Wind is an important element in creating believable and visually pleasant vegetation. The problem of simulating tree motion in a wind field is a complex, scientific topic. Most scientific approaches use physical simulation techniques based on motion equations that apply wind force to individual branches. Such simulations usually are prohibitive for time-constrained applications, and moreover, they can result in a less-than-natural look because of the inherent complexity of the underlying problem.

The actual motion of trees in a wind field depends on various factors, such as the stiffness and length of branches, the size and shape of leaf crowns, the conditions of the wind field, and turbulence inside the tree crown, as noted by Harker 2002.

Given the complexity of the forces affecting trees in the wind and actual observations of trees under natural conditions, we can observe that tree movements are random. Thus, a number of methods abandon physically correct simulations, instead modeling tree movement as a stochastic process.
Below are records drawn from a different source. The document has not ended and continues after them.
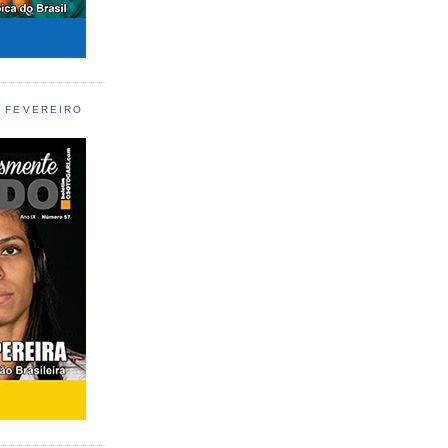
L FEVEREIRO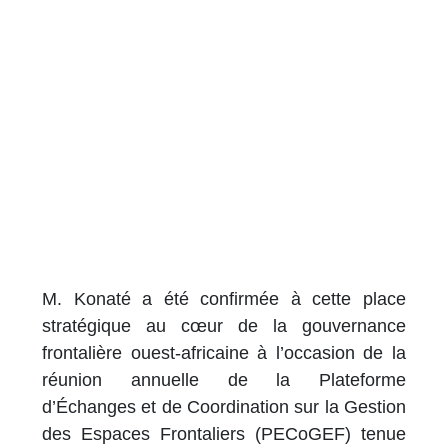
M. Konaté a été confirmée à cette place
stratégique au cœur de la gouvernance
frontalière ouest-africaine à l’occasion de la
réunion annuelle de la Plateforme
d’Échanges et de Coordination sur la Gestion
des Espaces Frontaliers (PECoGEF) tenue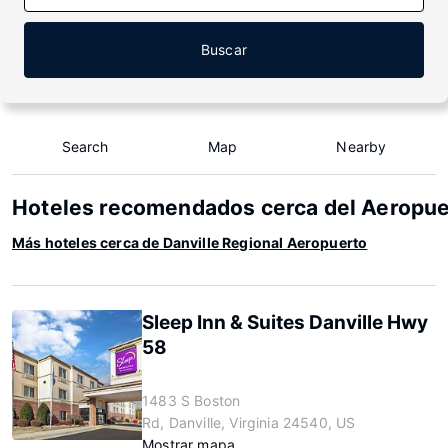
Buscar
Search
Map
Nearby
Hoteles recomendados cerca del Aeropuer
Más hoteles cerca de Danville Regional Aeropuerto
Sleep Inn & Suites Danville Hwy
58
1483 S Boston
Rd, Danville, Virginia 24540, US
Mostrar mapa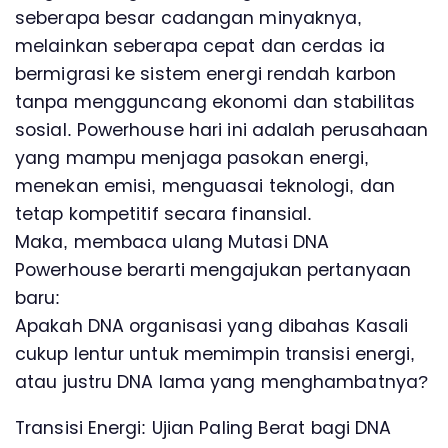
seberapa besar cadangan minyaknya,
melainkan seberapa cepat dan cerdas ia
bermigrasi ke sistem energi rendah karbon
tanpa mengguncang ekonomi dan stabilitas
sosial. Powerhouse hari ini adalah perusahaan
yang mampu menjaga pasokan energi,
menekan emisi, menguasai teknologi, dan
tetap kompetitif secara finansial.
Maka, membaca ulang Mutasi DNA
Powerhouse berarti mengajukan pertanyaan
baru:
Apakah DNA organisasi yang dibahas Kasali
cukup lentur untuk memimpin transisi energi,
atau justru DNA lama yang menghambatnya?
Transisi Energi: Ujian Paling Berat bagi DNA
6.2 Procedural Animations on the GPU

Given the large number of plants necessary to visualize natural environments, we need an efficient method for both simulating and rendering vegetation. And at the current rate of graphics hardware evolution, end users have come to expect simulated vegetation to be increasingly complex. The goals of our approach are (1) to offload motion simulation of trees from the CPU to the GPU, (2) to leverage hardware instancing to reduce the number of render calls, and (3) to allow seamless integration with GPU-based fluid simulation for an evolving wind field (Harris 2004).

6.3 A Phenomenological Approach

Physically correct simulation of tree motion is very complicated, and computational costs are too high for real-time applications. Instead, we choose to concentrate on a visual aspect of simulation. As Stam (1997) observed, motions of trees in a wind field are chaotic in nature. Thus, we can approximate complicated underlying dynamics using noise or a series of periodic functions. This observation forms the basis of our method. To increase the realism of existing approaches, we selected distinguishable visual phenomena and captured them into a set of simple rules. The final dynamics of the tree are synthesized by combining noise functions according to a set of those rules.

6.3.1 The Wind Field

In order to simplify the calculations, we define wind as a two-dimensional force field over terrain. The aerodynamics-based method for simulation of objects in fluid flows, presented in Wejchert 1991, defines the representation of force fields. Such fields define the direction and velocity of the fluid. Another commonly used name for such fields is vector fields.

A vector field can be stored as a sparse data structure. Global wind direction and velocity can be stored along with sparsely placed wind primitives, as in Di Giacomo 2001, or small vector grids to add details in the wind field—capturing phenomena caused by explosions or the rotors of a low-flying chopper, for example. A wind primitive is defined as an analytical function:

v = G(x, t),

where x is the two-dimensional vector representing position inside the wind primitive, and v is a wind vector at the given position. Time t represents wind evolution over time. A wind primitive allows us to calculate wind direction and velocity for each given point inside the field, for example, repulsion or vorticity.

6.3.2 The Conceptual Structure of a Tree

Conceptually, a tree consists of a main trunk, branches, and leaves. Such a structure can be represented as a simplified hierarchy of interconnected rigid segments with the trunk as the root of the hierarchy. Each branch is represented as a single rigid segment and can rotate around the joint that connects to its parent branch. Although branches of a real tree are not rigid and can bend, we do not represent branches with several segments as a number of other methods do (such as Kanda 2003). Instead, this property is left to the rendering, where it is applied as a purely visual effect.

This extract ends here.